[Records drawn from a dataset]

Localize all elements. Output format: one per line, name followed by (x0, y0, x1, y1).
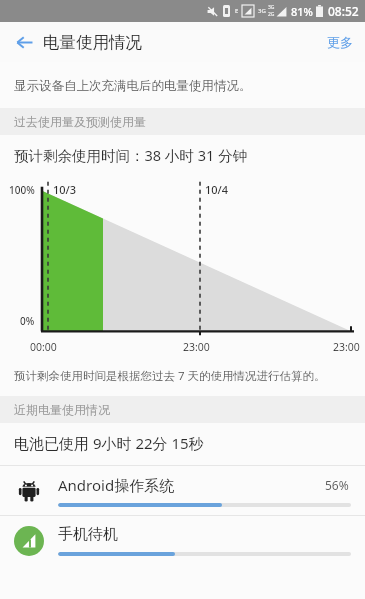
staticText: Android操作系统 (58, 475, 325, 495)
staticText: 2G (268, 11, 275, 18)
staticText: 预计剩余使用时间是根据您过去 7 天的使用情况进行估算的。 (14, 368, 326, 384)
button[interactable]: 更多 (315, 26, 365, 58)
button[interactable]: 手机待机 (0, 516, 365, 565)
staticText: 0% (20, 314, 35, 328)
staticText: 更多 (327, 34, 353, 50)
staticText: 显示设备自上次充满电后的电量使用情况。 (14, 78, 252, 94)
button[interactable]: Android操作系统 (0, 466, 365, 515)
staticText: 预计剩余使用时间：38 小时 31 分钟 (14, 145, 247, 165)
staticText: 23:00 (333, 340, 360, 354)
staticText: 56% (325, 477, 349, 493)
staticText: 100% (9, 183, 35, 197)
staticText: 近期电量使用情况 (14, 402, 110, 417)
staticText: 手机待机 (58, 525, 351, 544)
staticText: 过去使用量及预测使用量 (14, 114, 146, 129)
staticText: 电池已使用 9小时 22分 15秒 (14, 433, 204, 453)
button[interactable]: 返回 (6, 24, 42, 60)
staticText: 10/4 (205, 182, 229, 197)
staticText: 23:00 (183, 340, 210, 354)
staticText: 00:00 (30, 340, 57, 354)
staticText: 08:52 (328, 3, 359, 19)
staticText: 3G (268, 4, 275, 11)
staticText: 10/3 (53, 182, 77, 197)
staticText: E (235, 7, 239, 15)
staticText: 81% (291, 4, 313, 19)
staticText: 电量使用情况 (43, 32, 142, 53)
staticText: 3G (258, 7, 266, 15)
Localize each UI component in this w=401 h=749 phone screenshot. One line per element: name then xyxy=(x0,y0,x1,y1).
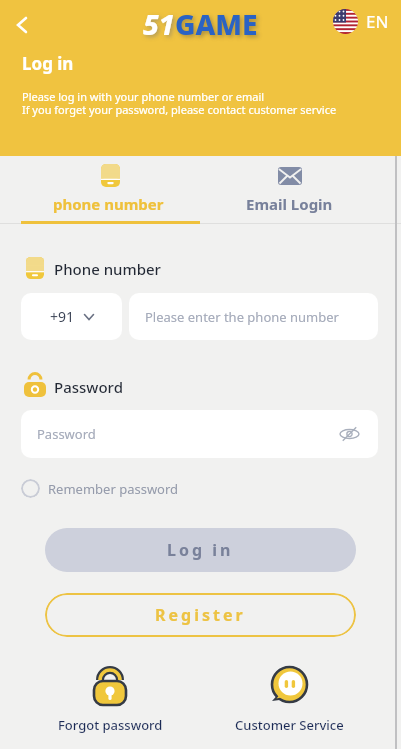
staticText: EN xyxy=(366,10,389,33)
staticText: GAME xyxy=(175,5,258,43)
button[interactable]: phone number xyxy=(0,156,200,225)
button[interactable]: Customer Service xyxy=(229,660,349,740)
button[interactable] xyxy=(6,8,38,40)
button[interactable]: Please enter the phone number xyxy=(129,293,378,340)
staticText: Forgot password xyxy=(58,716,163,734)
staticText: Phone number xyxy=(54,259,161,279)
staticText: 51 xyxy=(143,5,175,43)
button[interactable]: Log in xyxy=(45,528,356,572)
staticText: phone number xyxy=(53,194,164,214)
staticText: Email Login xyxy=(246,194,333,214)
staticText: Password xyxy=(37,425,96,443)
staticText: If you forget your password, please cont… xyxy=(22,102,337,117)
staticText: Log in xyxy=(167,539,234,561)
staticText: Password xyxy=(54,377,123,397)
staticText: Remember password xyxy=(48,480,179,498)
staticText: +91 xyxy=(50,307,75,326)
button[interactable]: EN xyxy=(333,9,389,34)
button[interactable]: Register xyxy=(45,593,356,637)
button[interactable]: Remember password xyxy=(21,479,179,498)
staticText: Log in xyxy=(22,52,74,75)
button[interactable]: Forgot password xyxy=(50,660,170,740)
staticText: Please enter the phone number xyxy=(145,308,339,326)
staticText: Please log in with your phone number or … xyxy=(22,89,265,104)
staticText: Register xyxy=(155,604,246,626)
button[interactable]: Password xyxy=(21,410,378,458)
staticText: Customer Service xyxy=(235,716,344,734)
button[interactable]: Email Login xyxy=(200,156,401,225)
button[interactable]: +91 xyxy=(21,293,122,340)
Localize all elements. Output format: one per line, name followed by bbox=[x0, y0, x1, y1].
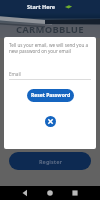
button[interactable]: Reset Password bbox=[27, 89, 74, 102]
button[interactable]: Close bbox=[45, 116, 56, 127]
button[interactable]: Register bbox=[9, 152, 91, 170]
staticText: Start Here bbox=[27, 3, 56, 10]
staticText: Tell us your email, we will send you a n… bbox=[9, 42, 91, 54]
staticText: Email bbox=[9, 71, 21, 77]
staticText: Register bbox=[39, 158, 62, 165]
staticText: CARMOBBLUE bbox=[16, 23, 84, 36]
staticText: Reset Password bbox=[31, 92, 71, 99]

* * *

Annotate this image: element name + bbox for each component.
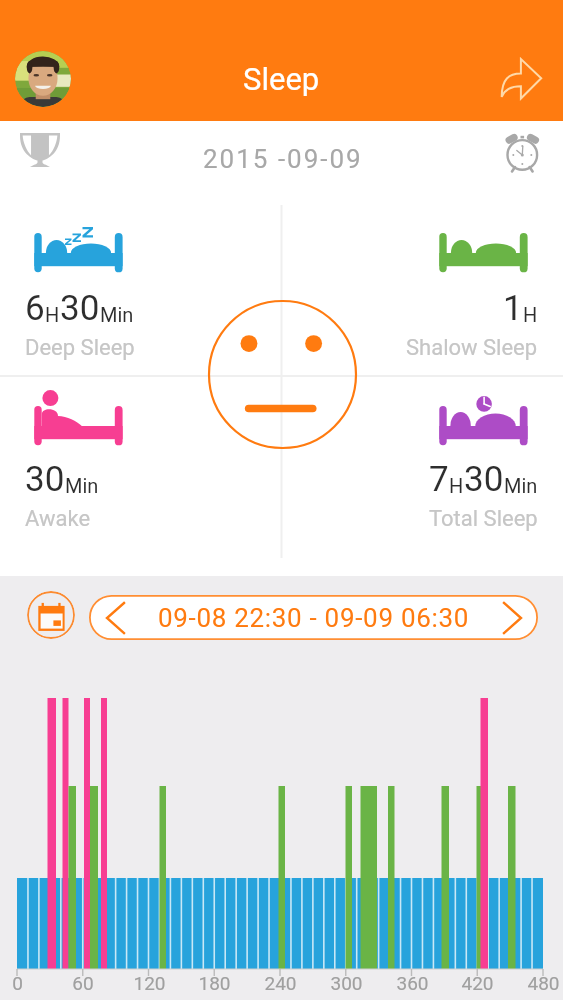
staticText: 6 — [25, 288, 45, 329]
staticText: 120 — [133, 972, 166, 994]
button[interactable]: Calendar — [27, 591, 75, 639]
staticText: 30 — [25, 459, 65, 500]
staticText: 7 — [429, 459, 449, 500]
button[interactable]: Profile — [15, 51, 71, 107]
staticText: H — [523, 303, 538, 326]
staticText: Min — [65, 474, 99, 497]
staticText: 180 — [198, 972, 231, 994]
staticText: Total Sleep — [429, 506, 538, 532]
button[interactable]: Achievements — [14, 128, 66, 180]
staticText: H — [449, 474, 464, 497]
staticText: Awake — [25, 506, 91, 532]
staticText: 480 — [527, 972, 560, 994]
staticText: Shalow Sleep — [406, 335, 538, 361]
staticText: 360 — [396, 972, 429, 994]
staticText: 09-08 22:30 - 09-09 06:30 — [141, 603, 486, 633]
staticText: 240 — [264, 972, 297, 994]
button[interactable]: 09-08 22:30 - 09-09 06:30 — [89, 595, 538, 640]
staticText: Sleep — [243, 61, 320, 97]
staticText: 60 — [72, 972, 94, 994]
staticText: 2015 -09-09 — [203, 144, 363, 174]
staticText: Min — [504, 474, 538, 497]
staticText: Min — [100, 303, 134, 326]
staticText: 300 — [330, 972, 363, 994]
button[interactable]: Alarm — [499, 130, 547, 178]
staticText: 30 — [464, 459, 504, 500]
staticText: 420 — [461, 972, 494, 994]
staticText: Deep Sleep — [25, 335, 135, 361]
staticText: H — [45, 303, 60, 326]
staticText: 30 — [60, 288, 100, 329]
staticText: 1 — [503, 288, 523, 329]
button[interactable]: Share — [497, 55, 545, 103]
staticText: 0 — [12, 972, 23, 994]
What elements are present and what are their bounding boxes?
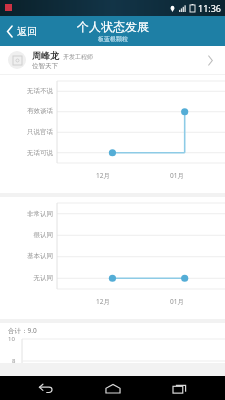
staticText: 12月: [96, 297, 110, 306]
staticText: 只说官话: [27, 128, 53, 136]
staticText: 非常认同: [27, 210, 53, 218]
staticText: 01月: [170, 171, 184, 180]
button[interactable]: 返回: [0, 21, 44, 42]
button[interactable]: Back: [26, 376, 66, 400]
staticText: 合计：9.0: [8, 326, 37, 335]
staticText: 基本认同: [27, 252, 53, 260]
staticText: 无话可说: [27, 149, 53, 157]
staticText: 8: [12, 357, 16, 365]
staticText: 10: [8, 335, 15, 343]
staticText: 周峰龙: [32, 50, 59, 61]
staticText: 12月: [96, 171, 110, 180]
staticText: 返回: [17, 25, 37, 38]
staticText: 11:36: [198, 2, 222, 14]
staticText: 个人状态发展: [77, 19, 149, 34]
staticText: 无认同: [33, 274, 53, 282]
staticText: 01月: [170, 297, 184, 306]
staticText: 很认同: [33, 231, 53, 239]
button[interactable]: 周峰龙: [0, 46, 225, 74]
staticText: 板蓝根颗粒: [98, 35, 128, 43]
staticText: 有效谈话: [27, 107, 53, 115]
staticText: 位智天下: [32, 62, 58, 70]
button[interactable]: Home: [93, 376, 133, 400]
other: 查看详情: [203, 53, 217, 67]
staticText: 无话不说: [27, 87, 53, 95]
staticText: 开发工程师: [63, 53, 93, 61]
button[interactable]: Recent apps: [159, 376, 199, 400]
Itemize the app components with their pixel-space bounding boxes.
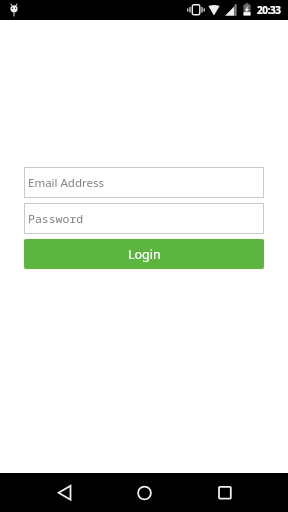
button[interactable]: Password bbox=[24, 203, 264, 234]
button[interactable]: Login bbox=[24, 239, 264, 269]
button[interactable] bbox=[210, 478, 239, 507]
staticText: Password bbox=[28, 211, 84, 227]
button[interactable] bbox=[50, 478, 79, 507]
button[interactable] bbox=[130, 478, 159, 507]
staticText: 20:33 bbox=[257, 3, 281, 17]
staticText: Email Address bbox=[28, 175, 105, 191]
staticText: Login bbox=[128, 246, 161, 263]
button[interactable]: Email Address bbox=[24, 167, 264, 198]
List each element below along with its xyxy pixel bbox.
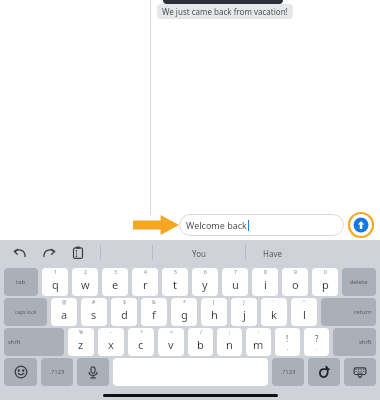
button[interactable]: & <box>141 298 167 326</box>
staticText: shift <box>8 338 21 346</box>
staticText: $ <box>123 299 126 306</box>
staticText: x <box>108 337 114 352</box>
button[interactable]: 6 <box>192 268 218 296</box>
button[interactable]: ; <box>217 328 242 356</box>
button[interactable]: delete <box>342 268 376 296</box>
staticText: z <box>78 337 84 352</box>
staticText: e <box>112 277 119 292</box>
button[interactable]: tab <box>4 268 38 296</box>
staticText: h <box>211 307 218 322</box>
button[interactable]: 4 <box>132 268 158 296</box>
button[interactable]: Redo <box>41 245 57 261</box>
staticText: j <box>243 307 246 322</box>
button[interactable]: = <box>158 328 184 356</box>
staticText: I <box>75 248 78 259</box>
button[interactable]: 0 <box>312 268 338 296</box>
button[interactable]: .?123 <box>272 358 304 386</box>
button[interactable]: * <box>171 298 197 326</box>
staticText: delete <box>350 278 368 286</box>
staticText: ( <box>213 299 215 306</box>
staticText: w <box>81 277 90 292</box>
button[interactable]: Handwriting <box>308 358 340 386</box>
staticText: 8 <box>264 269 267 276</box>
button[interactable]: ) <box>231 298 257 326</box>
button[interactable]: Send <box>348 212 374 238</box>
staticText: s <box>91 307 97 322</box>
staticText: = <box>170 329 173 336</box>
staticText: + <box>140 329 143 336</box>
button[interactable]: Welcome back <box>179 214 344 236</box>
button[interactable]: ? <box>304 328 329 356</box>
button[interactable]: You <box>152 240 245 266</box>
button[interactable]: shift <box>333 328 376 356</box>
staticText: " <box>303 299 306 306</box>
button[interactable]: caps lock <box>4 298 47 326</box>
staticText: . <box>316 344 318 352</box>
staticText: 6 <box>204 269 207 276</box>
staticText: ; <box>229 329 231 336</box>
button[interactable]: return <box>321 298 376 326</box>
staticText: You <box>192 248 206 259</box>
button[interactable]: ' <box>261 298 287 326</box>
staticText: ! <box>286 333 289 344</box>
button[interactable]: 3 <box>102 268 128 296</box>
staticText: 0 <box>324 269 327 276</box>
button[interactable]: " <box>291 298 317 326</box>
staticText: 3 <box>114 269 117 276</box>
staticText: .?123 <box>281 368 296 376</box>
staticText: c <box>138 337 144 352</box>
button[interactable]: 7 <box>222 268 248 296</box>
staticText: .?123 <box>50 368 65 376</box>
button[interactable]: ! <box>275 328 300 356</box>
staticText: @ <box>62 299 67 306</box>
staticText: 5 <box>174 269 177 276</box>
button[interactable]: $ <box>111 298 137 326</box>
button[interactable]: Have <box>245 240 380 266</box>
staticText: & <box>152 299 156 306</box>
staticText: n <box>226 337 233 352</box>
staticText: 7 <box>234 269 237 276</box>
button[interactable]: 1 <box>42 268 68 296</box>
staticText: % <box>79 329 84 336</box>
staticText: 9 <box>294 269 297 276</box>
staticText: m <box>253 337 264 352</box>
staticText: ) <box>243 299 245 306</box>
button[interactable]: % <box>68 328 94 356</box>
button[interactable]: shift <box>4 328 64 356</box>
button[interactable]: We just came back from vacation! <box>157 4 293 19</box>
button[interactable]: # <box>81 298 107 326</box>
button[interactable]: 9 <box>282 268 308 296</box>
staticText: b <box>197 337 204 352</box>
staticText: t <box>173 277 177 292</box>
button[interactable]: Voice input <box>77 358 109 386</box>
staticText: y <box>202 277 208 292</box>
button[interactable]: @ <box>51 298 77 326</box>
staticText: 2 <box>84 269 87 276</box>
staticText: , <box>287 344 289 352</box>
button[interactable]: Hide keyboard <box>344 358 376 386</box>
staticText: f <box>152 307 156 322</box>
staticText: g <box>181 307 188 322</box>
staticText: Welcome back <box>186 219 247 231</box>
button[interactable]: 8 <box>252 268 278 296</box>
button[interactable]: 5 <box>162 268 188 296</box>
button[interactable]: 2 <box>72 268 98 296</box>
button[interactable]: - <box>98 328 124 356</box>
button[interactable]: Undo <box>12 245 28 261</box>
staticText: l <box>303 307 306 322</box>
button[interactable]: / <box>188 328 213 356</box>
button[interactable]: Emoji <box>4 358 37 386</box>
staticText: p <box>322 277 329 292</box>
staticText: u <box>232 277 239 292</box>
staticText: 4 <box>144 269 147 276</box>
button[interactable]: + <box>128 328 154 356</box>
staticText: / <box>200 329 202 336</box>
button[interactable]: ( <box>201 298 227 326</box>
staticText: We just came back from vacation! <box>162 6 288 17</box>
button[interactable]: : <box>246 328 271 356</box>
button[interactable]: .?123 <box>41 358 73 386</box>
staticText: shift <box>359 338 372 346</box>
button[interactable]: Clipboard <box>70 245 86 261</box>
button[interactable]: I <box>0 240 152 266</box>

ASSIGNMENT
Please copy each line of the records above in which the word "Register" can be found.

EXERCISE SOLUTION
button[interactable]: Register xyxy=(45,593,356,637)
staticText: Register xyxy=(155,604,246,626)
button[interactable]: Register bbox=[9, 152, 91, 170]
staticText: Register bbox=[39, 158, 62, 165]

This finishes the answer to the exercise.